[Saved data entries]
========================================

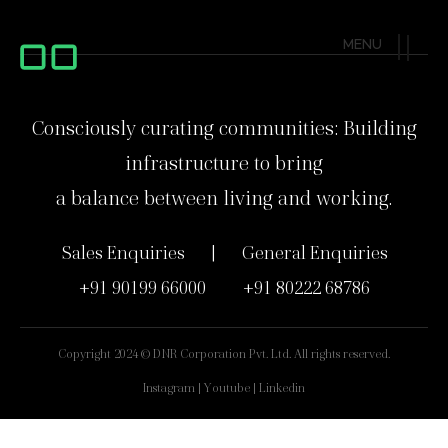
MENU
Consciously curating communities: Building
infrastructure to bring
a balance between living and working.
Sales Enquiries ‎‎‎ | ‎‎‎ General Enquiries
‎+91 90199 66000 ‎ ‎ ‎ ‎ ‎ ‎ ‎ ‎ +91 80222 68786
Copyright 2024 © DNR Corporation Pvt. Ltd. All rights reserved.
Instagram | Youtube | Linkedin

========================================

> Problem
Once the pictures are set aside, write out the entries verbatim.

> Task response
MENU
Consciously curating communities: Building
infrastructure to bring
a balance between living and working.
Sales Enquiries ‎‎‎ | ‎‎‎ General Enquiries
‎+91 90199 66000 ‎ ‎ ‎ ‎ ‎ ‎ ‎ ‎ +91 80222 68786
Copyright 2024 © DNR Corporation Pvt. Ltd. All rights reserved.
Instagram | Youtube | Linkedin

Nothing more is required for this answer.